Using metaphors of physical reality for psychological states can make it falsely appear more immutable that it is. It is possible to escape the burning buildings of the mind and knowing that you have agency over your ideas can be an essential part of the reframing/rethinking/challenging that can free you from suffering.
Letting people believe they are in a situation like floor 100 of the WTC and their flesh is literally burning with no escape could be outright harmful and irresponsible for those experiencing suicidal ideation.
> Should people quote DFW as an authority given his suicide?
A very good writer who committed suicide is probably a great person from whose experience we might learn, especially since they expressed what might be their internal anguish so eloquently.
He may be advocating for highly dysfunctional irrational thinking patterns that leads to suicide. They might be convincing, seductive and dangerous and should only be responsibly presented with clear context and challenge.
He's trying to share what the experience is like to promote empathy, so that suicide can be better understood by those with less personal experience with it. He's not advocating for people to commit suicide, just for ways to engage with the problem that doesn't further isolate and other those who are suffering.
I don’t think he was advocating anything. I think that misses the point. He was just trying to state the matter in a form that would allow people to understand the suffering better and have empathy for those who are in that type of suffering. Personally, I think he nailed it, and for that I am thankful.
I think to portray it otherwise would be to lose the message, and the fact that Wallace commited suicide should give credibility that the thoughts he wrote beforehand were those of an eventually suicidal man.
In my opinion, without the immutability of the situation the metaphor loses its meaning. People don't kill themselves because they feel they're in a situation they can get out of. I think it does more harm for those with suicidal ideation to ignore their feelings rather than validate them.
Sorry, I never read the quote as supporting suicide as a decision. But it's possible that a person contemplating suicide might see it that way.

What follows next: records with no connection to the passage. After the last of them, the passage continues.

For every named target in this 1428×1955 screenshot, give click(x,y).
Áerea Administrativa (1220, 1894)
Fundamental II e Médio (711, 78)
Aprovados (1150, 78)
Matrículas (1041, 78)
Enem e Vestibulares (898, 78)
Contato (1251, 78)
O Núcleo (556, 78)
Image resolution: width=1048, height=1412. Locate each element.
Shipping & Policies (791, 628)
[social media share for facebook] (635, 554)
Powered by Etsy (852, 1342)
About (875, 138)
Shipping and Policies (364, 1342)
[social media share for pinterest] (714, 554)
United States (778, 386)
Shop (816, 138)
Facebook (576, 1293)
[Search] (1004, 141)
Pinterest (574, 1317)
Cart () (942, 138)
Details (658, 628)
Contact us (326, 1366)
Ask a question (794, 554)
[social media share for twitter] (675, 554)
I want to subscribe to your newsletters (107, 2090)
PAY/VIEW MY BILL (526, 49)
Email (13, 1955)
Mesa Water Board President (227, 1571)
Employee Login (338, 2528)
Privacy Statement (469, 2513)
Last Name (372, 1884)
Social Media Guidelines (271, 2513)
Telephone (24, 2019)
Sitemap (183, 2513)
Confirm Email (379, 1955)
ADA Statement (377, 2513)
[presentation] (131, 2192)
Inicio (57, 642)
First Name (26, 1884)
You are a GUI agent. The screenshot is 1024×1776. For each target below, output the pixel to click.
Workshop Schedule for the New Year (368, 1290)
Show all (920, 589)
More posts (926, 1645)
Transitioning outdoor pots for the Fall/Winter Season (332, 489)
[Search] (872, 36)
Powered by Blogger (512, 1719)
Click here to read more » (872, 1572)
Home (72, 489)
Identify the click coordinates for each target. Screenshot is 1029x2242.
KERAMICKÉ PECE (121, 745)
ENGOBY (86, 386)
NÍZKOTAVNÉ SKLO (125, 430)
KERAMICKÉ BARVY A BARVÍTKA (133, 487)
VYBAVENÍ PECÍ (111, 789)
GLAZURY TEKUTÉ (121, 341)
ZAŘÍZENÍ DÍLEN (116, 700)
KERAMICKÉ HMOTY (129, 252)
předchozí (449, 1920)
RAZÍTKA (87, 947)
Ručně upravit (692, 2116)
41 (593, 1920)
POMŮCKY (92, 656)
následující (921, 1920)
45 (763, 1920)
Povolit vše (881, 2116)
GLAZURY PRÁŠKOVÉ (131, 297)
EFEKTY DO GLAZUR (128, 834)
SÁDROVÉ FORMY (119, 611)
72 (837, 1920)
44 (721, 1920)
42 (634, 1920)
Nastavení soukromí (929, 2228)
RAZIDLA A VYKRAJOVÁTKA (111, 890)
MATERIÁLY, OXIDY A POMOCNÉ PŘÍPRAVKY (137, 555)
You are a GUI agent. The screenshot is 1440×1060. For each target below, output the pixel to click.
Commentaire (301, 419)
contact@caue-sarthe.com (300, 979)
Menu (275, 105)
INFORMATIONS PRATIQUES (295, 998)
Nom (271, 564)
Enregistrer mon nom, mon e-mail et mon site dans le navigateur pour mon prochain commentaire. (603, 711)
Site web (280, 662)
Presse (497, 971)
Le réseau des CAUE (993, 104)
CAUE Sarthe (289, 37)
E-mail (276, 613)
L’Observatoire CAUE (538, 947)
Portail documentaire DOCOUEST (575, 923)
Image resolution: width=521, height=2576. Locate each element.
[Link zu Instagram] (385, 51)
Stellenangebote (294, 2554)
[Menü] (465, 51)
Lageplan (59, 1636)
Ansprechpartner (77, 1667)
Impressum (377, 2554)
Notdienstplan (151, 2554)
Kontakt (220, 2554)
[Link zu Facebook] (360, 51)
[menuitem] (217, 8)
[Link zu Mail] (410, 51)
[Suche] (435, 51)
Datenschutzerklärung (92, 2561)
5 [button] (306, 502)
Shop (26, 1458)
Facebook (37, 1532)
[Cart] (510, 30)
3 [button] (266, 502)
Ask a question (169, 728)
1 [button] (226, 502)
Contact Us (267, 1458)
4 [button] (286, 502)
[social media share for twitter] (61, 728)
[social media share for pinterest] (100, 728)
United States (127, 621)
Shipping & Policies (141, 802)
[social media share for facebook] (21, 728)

I always read it as being about empathy. Explaining that sometimes a person's action probably have subjectively valid reasons that we should try to understand, or at least try to accept.
I read the gp comment's quote the same way that's why I shared this one.
It isn’t seen an condoning suicide. GPs point is more that his eventual suicide makes him less of an authority here. Bit like a relapsing addict trying to justify his drug use
> The so-called ‘psychotically depressed’ person who tries to kill herself doesn’t do so out of quote ‘hopelessness’
Yes, they do. Out of personal experience, when things are very bad and you have lost all hope of thing being able to get better ever, that is a strong incentive for suicide. Having any hope vs. none makes a crucial difference in whether life is bearable.
i think this opinion is simply wrong. a lot of people do kill themselves out of a feeling of hopelessness. and yes, for some death seems very appealing at some point especially given a painless method. every time i read something by dfw i get the impression that he was just a little bit too infatuated with his eloquence and putting style over substance.
You are overindexing on the word "hopelessness", which isn't even defined.
Are you claiming that a lot of people are attracted to their death more than repulsed from their life, or (as DFW wrote) that they recognize death as the best option?
Outside of a religious death cult with ideas of heaven, I don't see people with painless lives attracted to death.